I was struck the other day by a client use case  – no names – no pack drill. Aside to say it’s a company that sells millions and millions of items a year – and has regulators that dive deep into key stats – but only once a year.
Rolling product analytics are done locally in region. Finance, etc., is dealt with by the Enterprise Data Warehouse at a quite an abstracted layer. But how to deal with the annual reporting to key regulators is a challenge at this scale. Keeping all transactional data globally – and with audit trail to source (even for say, just the US) is an expensive task.

Let’s take a record size of 1250bytes for full transactional data with the traceability to source, etc.

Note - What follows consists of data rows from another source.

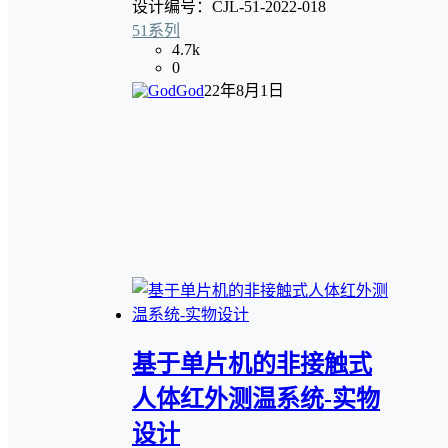
设计编号：CJL-51-2022-018
51系列
4.7k
0
God
22年8月1日
基于单片机的非接触式
人体红外测温系统-实物
设计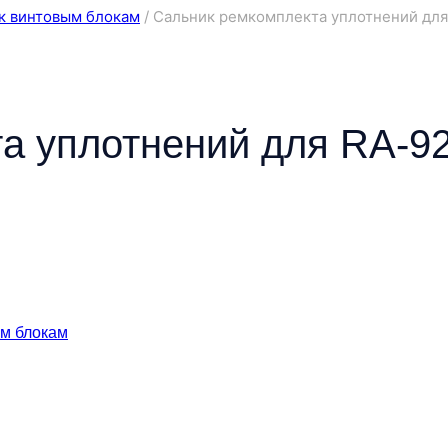
к винтовым блокам
/
Сальник ремкомплекта уплотнений для
а уплотнений для RA-9
ым блокам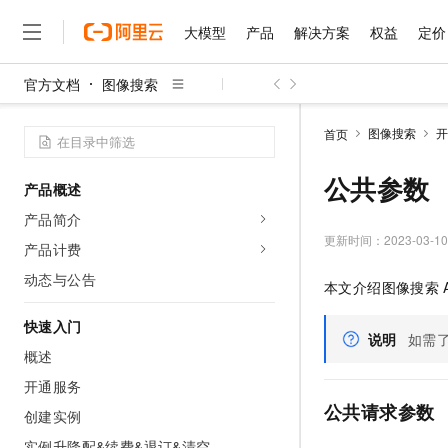
大模型
产品
解决方案
权益
定价
官方文档
图像搜索
大模型
产品
解决方案
权益
定价
云市场
伙伴
服务
了解阿里云
精选产品
精选解决方案
普惠上云
产品定价
精选商城
成为销售伙伴
售前咨询
为什么选择阿里云
千问AI平台
图像搜索
开
首页
了解云产品的定价详情
大模型服务平台百炼
千问办公，解锁你的工作
普惠上云 官方力荐
分销伙伴
在线服务
网站建设
什么是云计算
大
大模型服务与应用平台
企业级Agent产品，直接
云服务器38元/年起，超
公共参数
产品概述
咨询伙伴
多端小程序
技术领先
云上成本管理
售后服务
千问大模型
Agency Agents：拥
官方推荐返现计划
大模型
产品简介
大模型
精选产品
精选解决方案
Salesforce 国际版订阅
稳定可靠
管理和优化成本
多元化、高性能、安全可靠
推荐新用户得奖励，单订单
更新时间：
2023-03-10
销售伙伴合作计划
产品计费
自助服务
友盟天域
安全合规
人工智能与机器学习
AI
文本生成
无影云电脑
HappyHorse 打造一
云工开物
动态与公告
本文介绍图像搜索
无影生态合作计划
在线服务
观测云
分析师报告
随时随地安全接入的云上超
高校专属算力普惠，学生认
计算
互联网应用开发
Qwen3.8-Max
HOT
Salesforce On Alibaba C
工单服务
快速入门
智能体时代全能旗舰模型
Tuya 物联网平台阿里云
研究报告与白皮书
说明
如需
云解析DNS
快速拥有专属 OpenClaw
Consulting Partner 合
大数据
容器
概述
免费试用
短信专区
蓝凌 OA
Qwen3.7-Plus
AI 大模型销售与服务生
开通服务
现代化应用
存储
天池大赛
能看、能想、能动手的多模
云原生大数据计算服务 Max
解决方案免费试用 新老
电子合同
公共请求参数
创建实例
面向分析的企业级SaaS模
最高领取价值200元试用
安全
网络与CDN
AI 算法大赛
Qwen3-VL-Plus
畅捷通
实例升降配&续费&退订&清空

1250bytes*1BN transcations = 1.14tb per year
For the last 10 years of data we are at 45TB. For 20 years we are at 910TB – all for transactional data we dare not throw away due to the risk of long term class actions and regulator challenges…
…It’s likely I need it once a year, and will probably have to keep it for up to 100 years

What’s the option? Store to tape? Keep it in live storage? Both are costly – heat, light, power, etc – and even the future of tape is getting questionable. Slow, big flash storage is a few years away but will come. There another way that we see – cold store with temporary business data lake capability.
“Cold store” the data to Amazon Glacier or take the approach offered by Facebook opensource – a BluRay archive capable of multi-petabyte stores – it doesn’t really matter which, all have long term certainty. Recovery time is irrelevant, providing it is minutes and not hours. Cold store is cheap, an easy win when meeting the regulator requirements are a pure cost overhead.
Once a year, as regulator demands:

  • Abstract either the whole global data set, or a region as needed,  into Hadoop with the previous years as needed.
  • Distill the data sets using large scale data set tools like Pivotal’s PDD
  • Provide the regulator with line of business view needed
  • Complete, shutdown and archive to cold store the new data sets

This extends what Capgemini thinks is the wider architecture for the Business Data Lake – for most use cases very high latency storage would be a problem – this approach gives an archival method for your legacy, low usage data. It’s a choice based on business demand to match cost requirement – not that the Data Lake is inherently high latency.

It meets the demand case for when you need insight just once a year.